- [Provided entries]
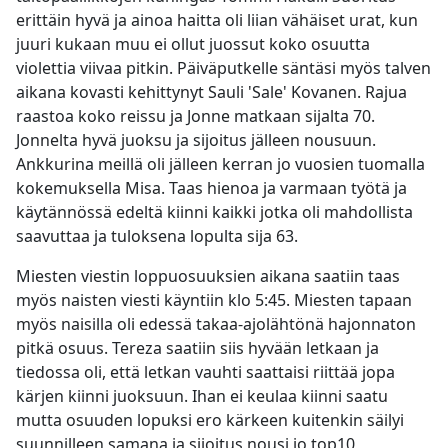
erittäin hyvä ja ainoa haitta oli liian vähäiset urat, kun
juuri kukaan muu ei ollut juossut koko osuutta
violettia viivaa pitkin. Päiväputkelle säntäsi myös talven
aikana kovasti kehittynyt Sauli 'Sale' Kovanen. Rajua
raastoa koko reissu ja Jonne matkaan sijalta 70.
Jonnelta hyvä juoksu ja sijoitus jälleen nousuun.
Ankkurina meillä oli jälleen kerran jo vuosien tuomalla
kokemuksella Misa. Taas hienoa ja varmaan työtä ja
käytännössä edeltä kiinni kaikki jotka oli mahdollista
saavuttaa ja tuloksena lopulta sija 63.
Miesten viestin loppuosuuksien aikana saatiin taas
myös naisten viesti käyntiin klo 5:45. Miesten tapaan
myös naisilla oli edessä takaa-ajolähtönä hajonnaton
pitkä osuus. Tereza saatiin siis hyvään letkaan ja
tiedossa oli, että letkan vauhti saattaisi riittää jopa
kärjen kiinni juoksuun. Ihan ei keulaa kiinni saatu
mutta osuuden lopuksi ero kärkeen kuitenkin säilyi
suunnilleen samana ja sijoitus nousi jo top10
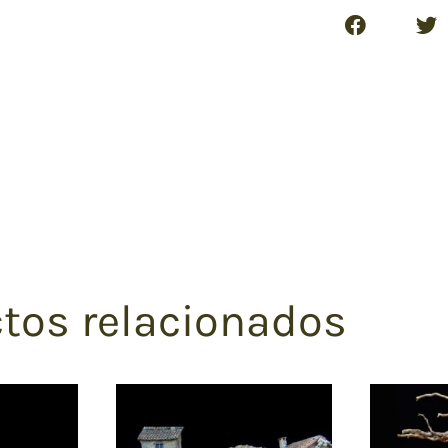
tos relacionados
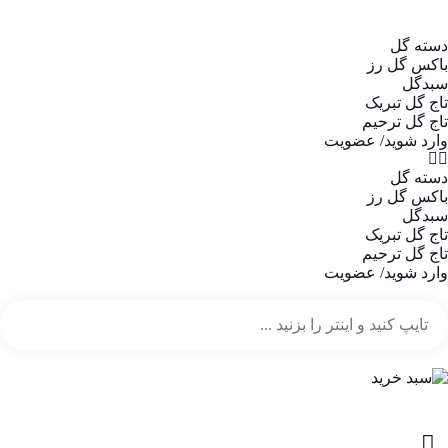
دسته گل
باکس گل رز
سبدگل
تاج گل تبریک
تاج گل ترحیم
وارد شوید/ عضویت
دسته گل
باکس گل رز
سبدگل
تاج گل تبریک
تاج گل ترحیم
وارد شوید/ عضویت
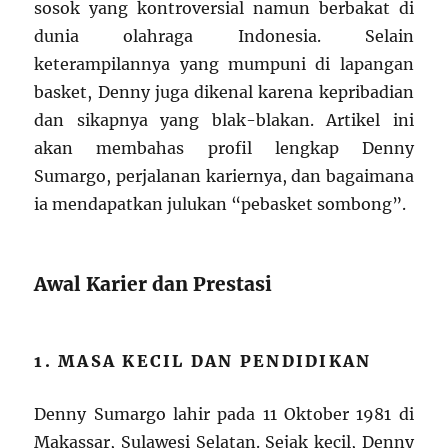
sosok yang kontroversial namun berbakat di
dunia olahraga Indonesia. Selain
keterampilannya yang mumpuni di lapangan
basket, Denny juga dikenal karena kepribadian
dan sikapnya yang blak-blakan. Artikel ini
akan membahas profil lengkap Denny
Sumargo, perjalanan kariernya, dan bagaimana
ia mendapatkan julukan “pebasket sombong”.
Awal Karier dan Prestasi
1. MASA KECIL DAN PENDIDIKAN
Denny Sumargo lahir pada 11 Oktober 1981 di
Makassar, Sulawesi Selatan. Sejak kecil, Denny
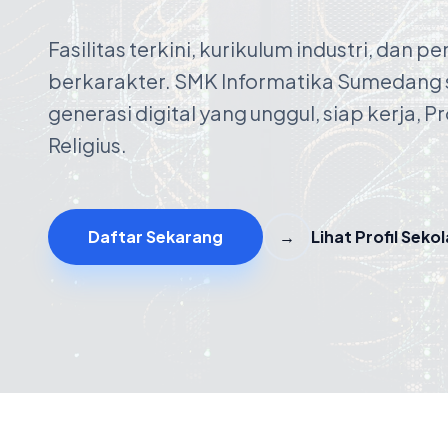
Fasilitas terkini, kurikulum industri, dan p
berkarakter. SMK Informatika Sumedang
generasi digital yang unggul, siap kerja, P
Religius.
Daftar Sekarang
→
Lihat Profil Seko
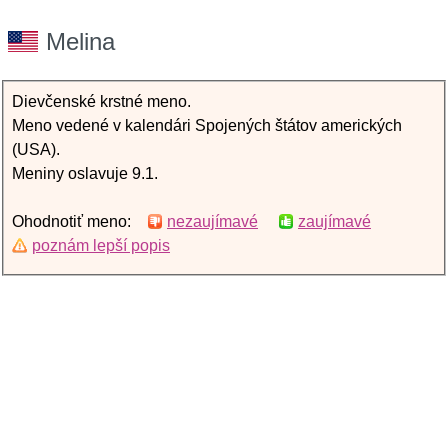
Melina
Dievčenské krstné meno.
Meno vedené v kalendári Spojených štátov amerických
(USA).
Meniny oslavuje 9.1.
Ohodnotiť meno:
nezaujímavé
zaujímavé
poznám lepší popis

- [Description of the task] Check each line of the records for "Denny" and copy the ones that contain it.

- [Output]
basket, Denny juga dikenal karena kepribadian
akan membahas profil lengkap Denny
Denny Sumargo lahir pada 11 Oktober 1981 di
Makassar, Sulawesi Selatan. Sejak kecil, Denny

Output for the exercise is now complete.